И не приметил, как вы, мои любезные городские сватьюшки, тетушки, сестрицы, племянницы и проч., меня долго задержали. Вы, право, того не стоите. У вас на щеках румяна, на сердце румяна, на совести румяна, на искренности… сажа. Все равно, румяна или сажа. Я побегу от вас во всю конскую рысь к моим деревенским красавицам. Правда, есть между ими на вас похожие, но есть такие, каковых в городах слыхом не слыхано и видом не видано… Посмотрите, как все члены у моих красавиц круглы, рослы, не искривлены, не испорчены. Вам смешно, что у них ступни в пять вершков, а может быть, и в шесть. Ну, любезная моя племянница, с трехвершковою твоею ножкою стань с ними рядом и бегите взапуски; кто скорее достигнет высокой березы, по конец луга стоящей?
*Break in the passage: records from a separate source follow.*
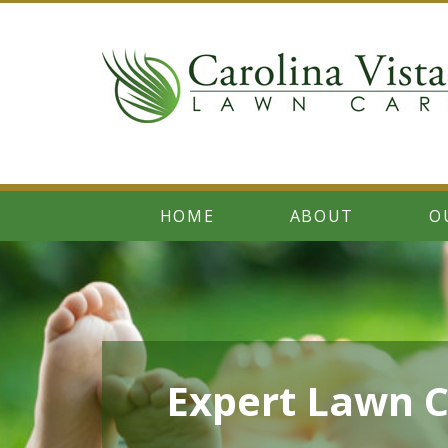
HOME
ABOUT
O
Expert Lawn C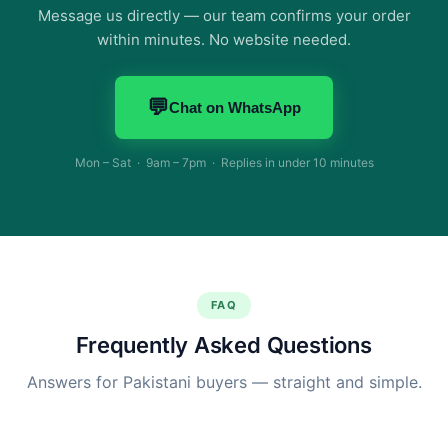
Message us directly — our team confirms your order
within minutes. No website needed.
💬
Chat on WhatsApp
Mon – Sat · 9am – 7pm · Replies in under 10 minutes
FAQ
Frequently Asked Questions
Answers for Pakistani buyers — straight and simple.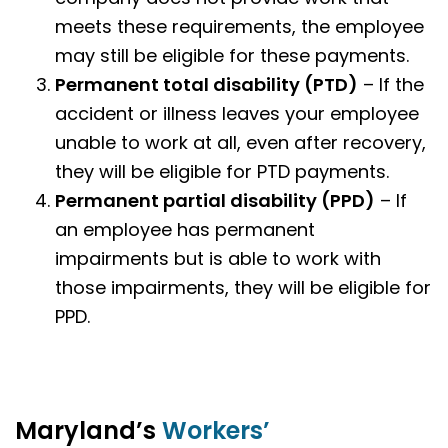
meets these requirements, the employee
may still be eligible for these payments.
Permanent total disability (PTD)
– If the
accident or illness leaves your employee
unable to work at all, even after recovery,
they will be eligible for PTD payments.
Permanent partial disability
(PPD)
– If
an employee has permanent
impairments but is able to work with
those impairments, they will be eligible for
PPD.
Maryland’s
Workers’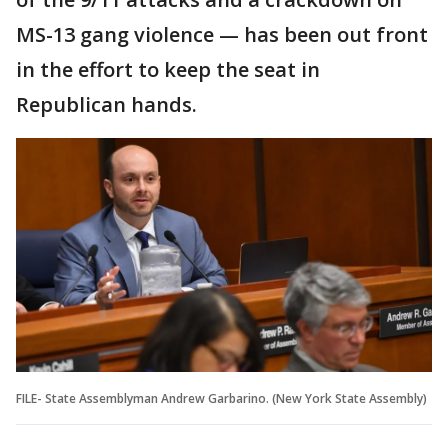
MS-13 gang violence — has been out front
in the effort to keep the seat in
Republican hands.
FILE- State Assemblyman Andrew Garbarino. (New York State Assembly)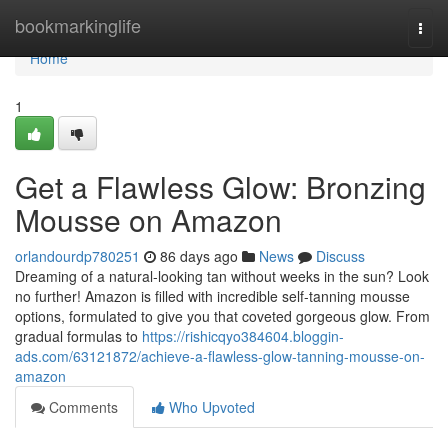
Home
bookmarkinglife
Togg
navi
Home
1
Get a Flawless Glow: Bronzing
Mousse on Amazon
orlandourdp780251
86 days ago
News
Discuss
Dreaming of a natural-looking tan without weeks in the sun? Look
no further! Amazon is filled with incredible self-tanning mousse
options, formulated to give you that coveted gorgeous glow. From
gradual formulas to
https://rishicqyo384604.bloggin-
ads.com/63121872/achieve-a-flawless-glow-tanning-mousse-on-
amazon
Comments
Who Upvoted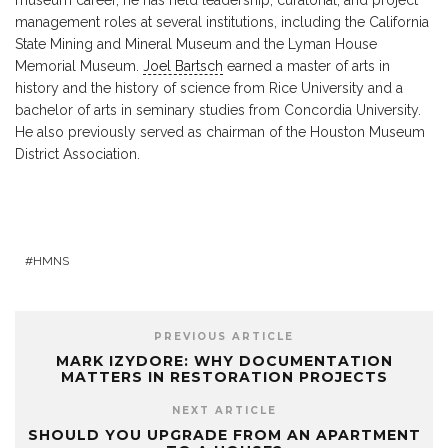
management roles at several institutions, including the California
State Mining and Mineral Museum and the Lyman House
Memorial Museum.
Joel Bartsch
earned a master of arts in
history and the history of science from Rice University and a
bachelor of arts in seminary studies from Concordia University.
He also previously served as chairman of the Houston Museum
District Association.
HMNS
PREVIOUS ARTICLE
MARK IZYDORE: WHY DOCUMENTATION
MATTERS IN RESTORATION PROJECTS
NEXT ARTICLE
SHOULD YOU UPGRADE FROM AN APARTMENT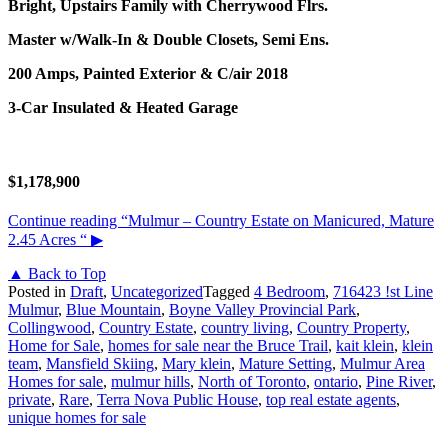
Bright, Upstairs Family with Cherrywood Flrs.
Master w/Walk-In & Double Closets, Semi Ens.
200 Amps, Painted Exterior & C/air 2018
3-Car Insulated & Heated Garage
$1,178,900
Continue reading
“Mulmur – Country Estate on Manicured, Mature
2.45 Acres “
▶
▲ Back to Top
Posted in
Draft
,
Uncategorized
Tagged
4 Bedroom
,
716423 !st Line
Mulmur
,
Blue Mountain
,
Boyne Valley Provincial Park
,
Collingwood
,
Country Estate
,
country living
,
Country Property
,
Home for Sale
,
homes for sale near the Bruce Trail
,
kait klein
,
klein
team
,
Mansfield Skiing
,
Mary klein
,
Mature Setting
,
Mulmur Area
Homes for sale
,
mulmur hills
,
North of Toronto
,
ontario
,
Pine River
,
private
,
Rare
,
Terra Nova Public House
,
top real estate agents
,
unique homes for sale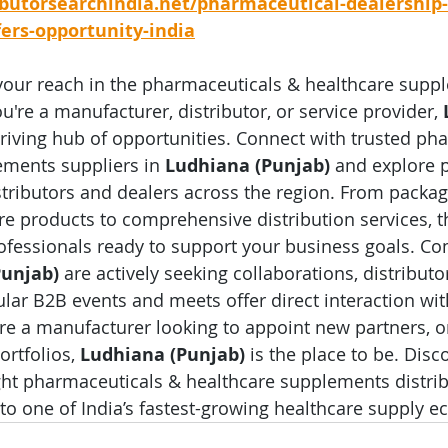
ibutorsearchindia.net/pharmaceutical-dealership-
fers-opportunity-india
your reach in the pharmaceuticals & healthcare supp
're a manufacturer, distributor, or service provider, 
thriving hub of opportunities. Connect with trusted ph
ments suppliers in 
Ludhiana (Punjab)
 and explore 
stributors and dealers across the region. From packa
e products to comprehensive distribution services, the
ofessionals ready to support your business goals. C
Punjab)
 are actively seeking collaborations, distribut
lar B2B events and meets offer direct interaction wit
u're a manufacturer looking to appoint new partners, or
rtfolios, 
Ludhiana (Punjab)
 is the place to be. Disc
ght pharmaceuticals & healthcare supplements distrib
to one of India’s fastest-growing healthcare supply e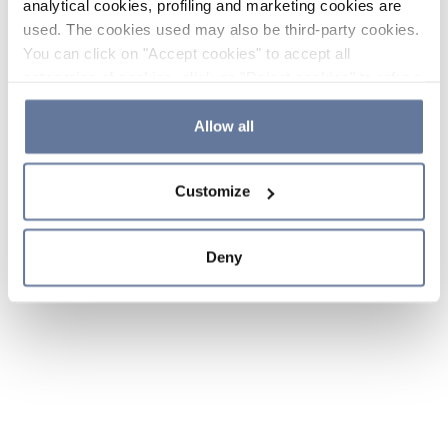
analytical cookies, profiling and marketing cookies are
used. The cookies used may also be third-party cookies.
You can click on "Accept cookies" to accept all
categories of cookies, click on "Reject cookies" to refuse
the use of cookies or decide which cookies to accept by
clicking on "Cookie settings". If you refuse cookies or
Allow all
simply close this banner or continue browsing, only
essential cookies will be installed. For more details,
Customize
please consult our
Cookie Policy
and
Privacy Policy
sections.
Deny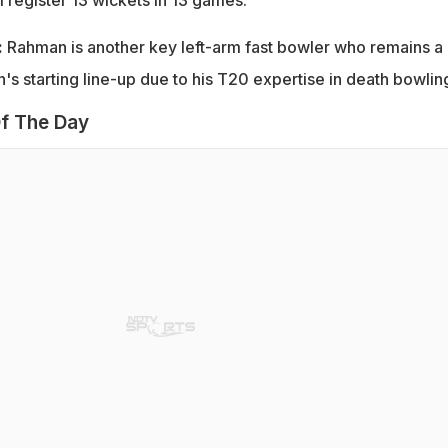
:
Rahman is another key left-arm fast bowler who remains a
's starting line-up due to his T20 expertise in death bowlin
f The Day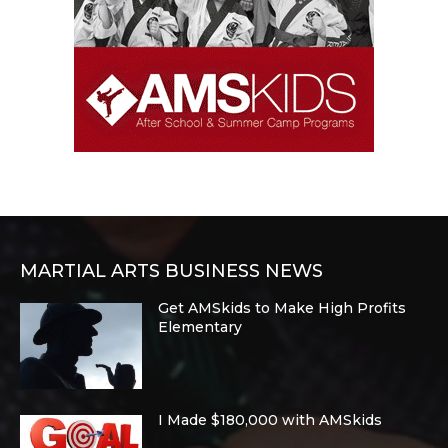
MARTIAL ARTS BUSINESS NEWS
Get AMSkids to Make High Profits
Elementary
I Made $180,000 with AMSkids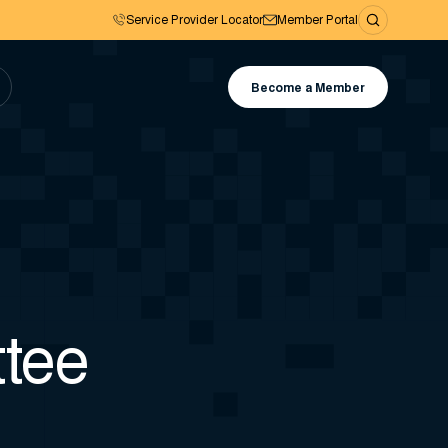
Service Provider Locator
Member Portal
Become a Member
tee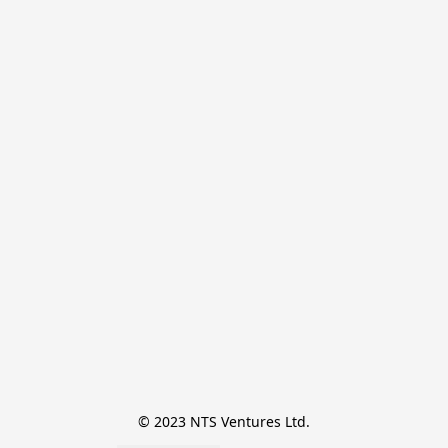
© 2023 NTS Ventures Ltd.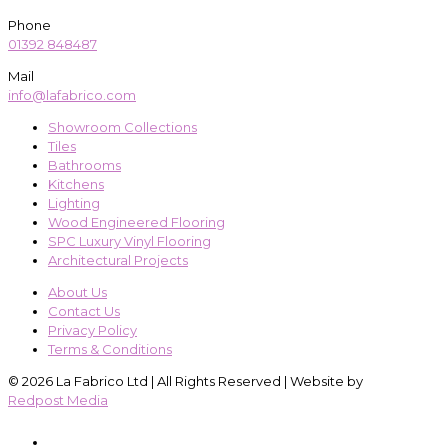
Phone
01392 848487
Mail
info@lafabrico.com
Showroom Collections
Tiles
Bathrooms
Kitchens
Lighting
Wood Engineered Flooring
SPC Luxury Vinyl Flooring
Architectural Projects
About Us
Contact Us
Privacy Policy
Terms & Conditions
© 2026 La Fabrico Ltd | All Rights Reserved | Website by
Redpost Media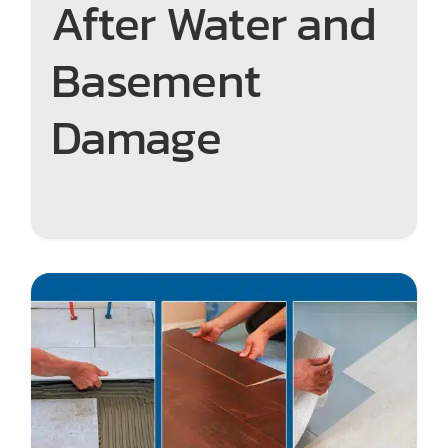
After Water and
Basement
Damage
The Best Low-Maintenance
Flooring for Ottawa Homes:
Easy to Clean, Built to Last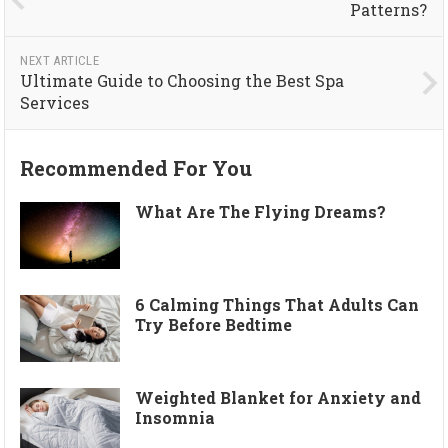
Patterns?
NEXT ARTICLE
Ultimate Guide to Choosing the Best Spa
Services
Recommended For You
What Are The Flying Dreams?
6 Calming Things That Adults Can
Try Before Bedtime
Weighted Blanket for Anxiety and
Insomnia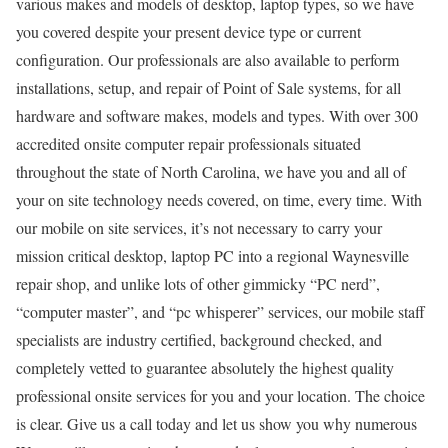
various makes and models of desktop, laptop types, so we have
you covered despite your present device type or current
configuration. Our professionals are also available to perform
installations, setup, and repair of Point of Sale systems, for all
hardware and software makes, models and types. With over 300
accredited onsite computer repair professionals situated
throughout the state of North Carolina, we have you and all of
your on site technology needs covered, on time, every time. With
our mobile on site services, it’s not necessary to carry your
mission critical desktop, laptop PC into a regional Waynesville
repair shop, and unlike lots of other gimmicky “PC nerd”,
“computer master”, and “pc whisperer” services, our mobile staff
specialists are industry certified, background checked, and
completely vetted to guarantee absolutely the highest quality
professional onsite services for you and your location. The choice
is clear. Give us a call today and let us show you why numerous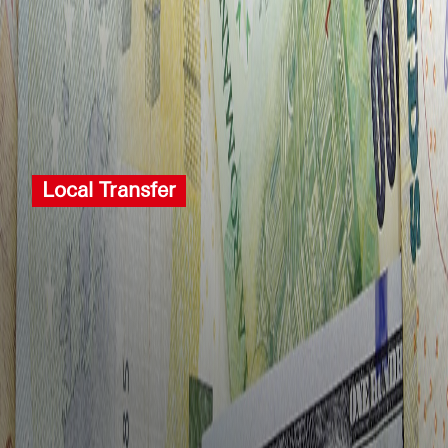
Local Transfer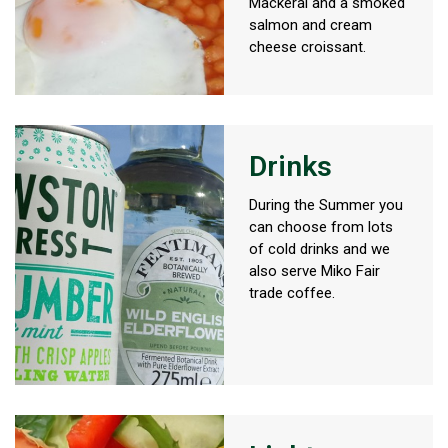
Mackeral and a smoked
salmon and cream
cheese croissant.
Drinks
During the Summer you
can choose from lots
of cold drinks and we
also serve Miko Fair
trade coffee.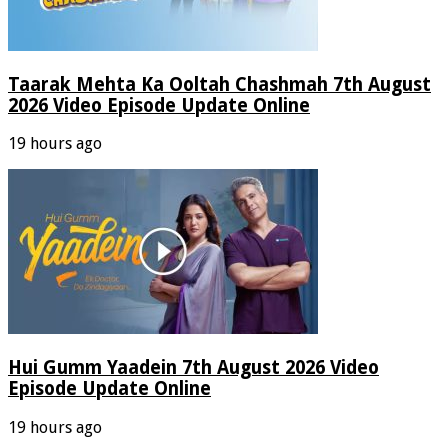
Taarak Mehta Ka Ooltah Chashmah 7th August
2026 Video Episode Update Online
19 hours ago
Hui Gumm Yaadein 7th August 2026 Video
Episode Update Online
19 hours ago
А… а… это не твое дело. А ты, сестрица моя голубушка, с трехчетвертным своим станом в охвате, ты изволишь издеваться, что у сельской моей русалки брюшко на воле выросло. Постой, моя голубушка, посмеюсь я над тобою. Ты уж десятый месяц замужем, и уж трехчетвертной твой стан изуродовался. А как то дойдет до родов, запоешь другим голосом. Но дай бог, чтобы обошлось все смехом. Дорогой мой зятюшка ходит, повеся нос. Уже все твои шнурованья бросил в огонь. Кости из всех твоих платьев повытаскал, но уже поздно. Сросшихся твоих накриво составов тем не спрямит. Плачь, мой любезный зять, плачь. Мать наша, следуя плачевной и смертию разрешающихся от бремени жен ознаменованной моде, уготовала за многие лета тебе печаль, а дочери своей болезнь, детям твоим слабое телосложение. Она теперь возносит над главою ее смертоносное острие; и если оно не коснется дней твоея супруги, благодари случай; а если веришь, что провидение божие о том заботилося, то благодари и его, коли хочешь. Но я еще с городскими боярыньками. Вот что привычка делает; отвязаться от них не хочется. И, право, с вами бы не расстался, если бы мог довести вас до того, чтобы вы лица своего и искренности не румянили. Теперь прощайте.

Покуда я глядел на моющих платье деревенских нимф, кибитка моя от меня уехала. Я намерялся идти за нею вслед, как одна девка, по виду лет двадцати, а, конечно, не более семнадцати, положа мокрое свое платье на коромысло, пошла одною со мной дорогою. Поравнявшись с ней, начал я с нею разговор.

– Не трудно ли тебе нести такую тяжелую ношу, любезная моя, как назвать, не знаю?

– Меня зовут Анною, а ноша моя не тяжела. Хотя бы и тяжела была, я бы тебя, барин, не попросила мне пособить.

– К чему такая суровость, Аннушка, душа моя? Я тебе худого не желаю.

– Спасибо, спасибо; часто мы видим таких щелкунов, как ты; пожалуй, проходи своею дорогою.

– Анютушка, я, право, не таков, как я тебе кажуся, и не таков, как те, о которых ты говоришь. Те, думаю, так не начинают разговора с деревенскими девками, а всегда поцелуем; но я хотя бы тебя поцеловал, то, конечно бы, так, как сестру мою родную.

– Не подъезжай, пожалуй; рассказы таковые я слыхала; а коли ты худого не мыслишь, чего же ты от меня хочешь?

– Душа моя, Аннушка, я хотел знать, есть ли у тебя отец и мать, как ты живешь, богато ли или убого, весело ли, есть ли у тебя жених?

– А на что это тебе, барин? Отроду в первый раз такие слышу речи.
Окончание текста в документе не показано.